Wednesday, April 24, 2024

89 new Queensland Police officers graduate

Eighty-nine new recruits are celebrating the beginning of their challenging and rewarding careers within the Queensland Police Service (QPS), after graduating at the Oxley Police Academy today.

The new First Year Constables (FYC) were officially inducted into the QPS by Police Minister Mark Ryan, Commissioner Katarina Carroll and Assistant Commissioner Mark Kelly, after completing 36-weeks at the academy where they underwent extensive training in physical skills, driving, firearms and field craft.

Commissioner Carroll congratulated the 89 new First Year Constables on the level of commitment shown throughout their training and noted the important life skills they will each bring to their new careers.

“Your dedication and commitment to training can be attributed to the high standards you hold for yourselves,” she said.

“It is wonderful to see how many of you have relatives currently or previously in policing, showing your generational commitment to protecting and serving your communities.

“All of your unique backgrounds and experiences, alongside your new learned skills, will undoubtedly contribute to making you invaluable officers.

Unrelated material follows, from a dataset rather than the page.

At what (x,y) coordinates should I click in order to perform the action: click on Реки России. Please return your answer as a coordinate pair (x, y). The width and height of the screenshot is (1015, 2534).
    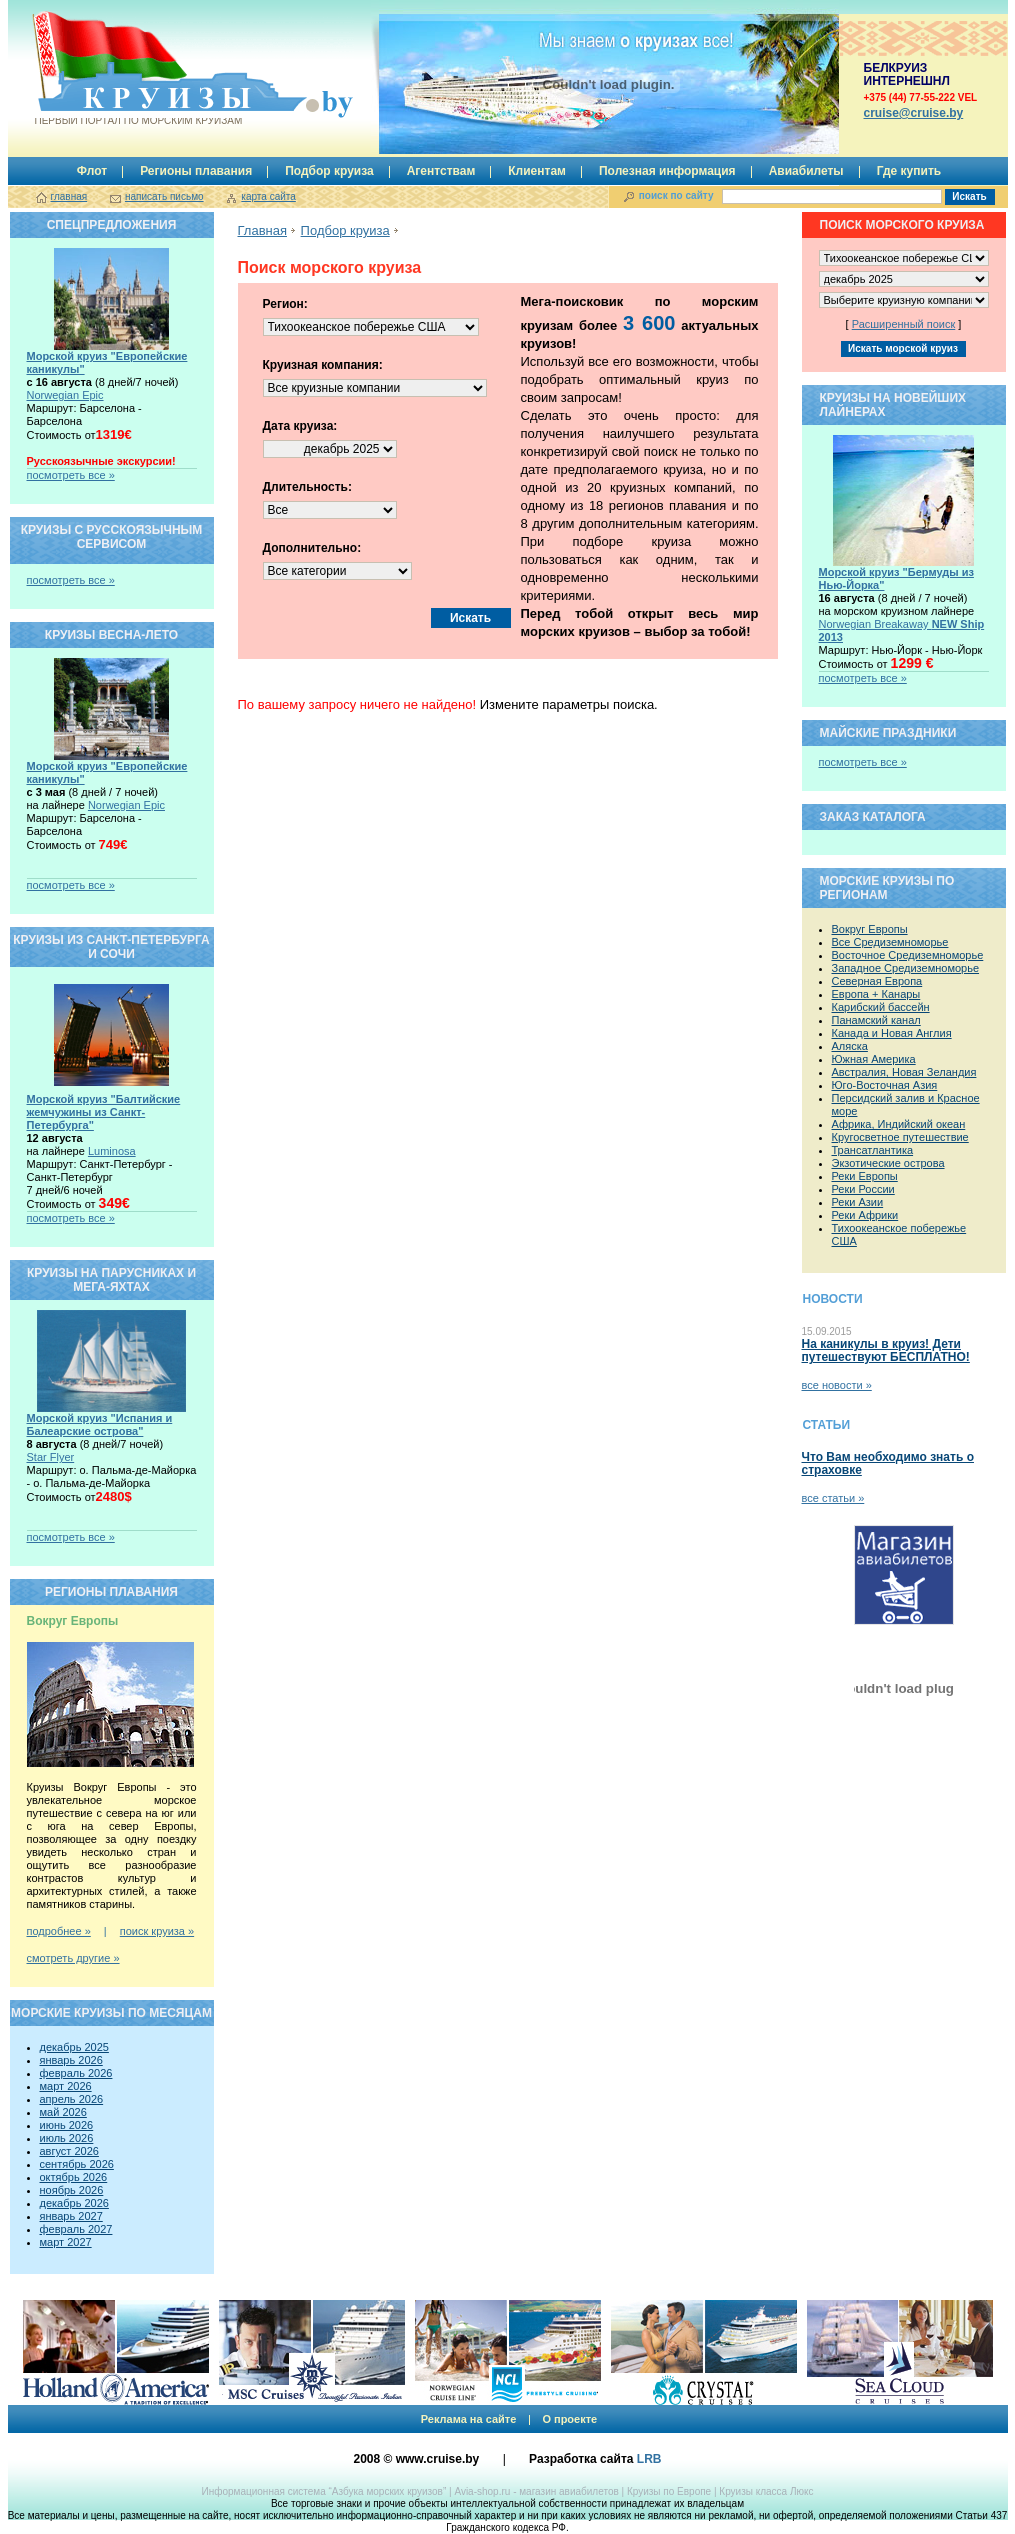
    Looking at the image, I should click on (863, 1189).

“Our job is like no other, and your dedication to the Service ensure Queenslanders are kept safe and protected.”

Over the next 12 months, the FYCs will undertake a further station-based training, which will see them assessed on their management of a range of real-world policing scenarios.

These skills will provide essential value across the sunshine State, as the graduates are deployed throughout Queensland to protect and serve communities.

Among today’s graduates, Recruit Ricardo Beira was nominated by his peers for the Leadership Award for his outstanding qualities of team-work, academy spirit, organisation and responsibility. 

Recruit Beira spoke of his excitement having now completed his training, and becoming a member of the QPS family.

“After serving 13 years as a Rifleman in the Australian Defence Force, I wanted a career change that allowed me to continue protecting and serving my community,” he said.

“It was extremely rewarding to learn while bonding with the other recruits, and I am so glad to be walking out of here confident in the skills of QPS’s newest First Year Constables.

“I am so excited to be starting this new journey, with the opportunity to positively impact in the lives of those we serve.”

The cohort come from a variety of professional backgrounds, bringing valuable skills and experience from industries both within and outside of Australia including defence, nursing and volunteering.

Of this year’s 89 graduates, 16 of them come from policing families who are currently or have previously protected and served their communities.

This graduating squad is the first to graduate following the launch of QPS’ largest recruitment campaign ‘Challenging. Rewarding. Policing.’

QPS recruits are paid to train at the Academy, earning a full-time salary and receiving a cost of living allowance whilst undertaking their training and development.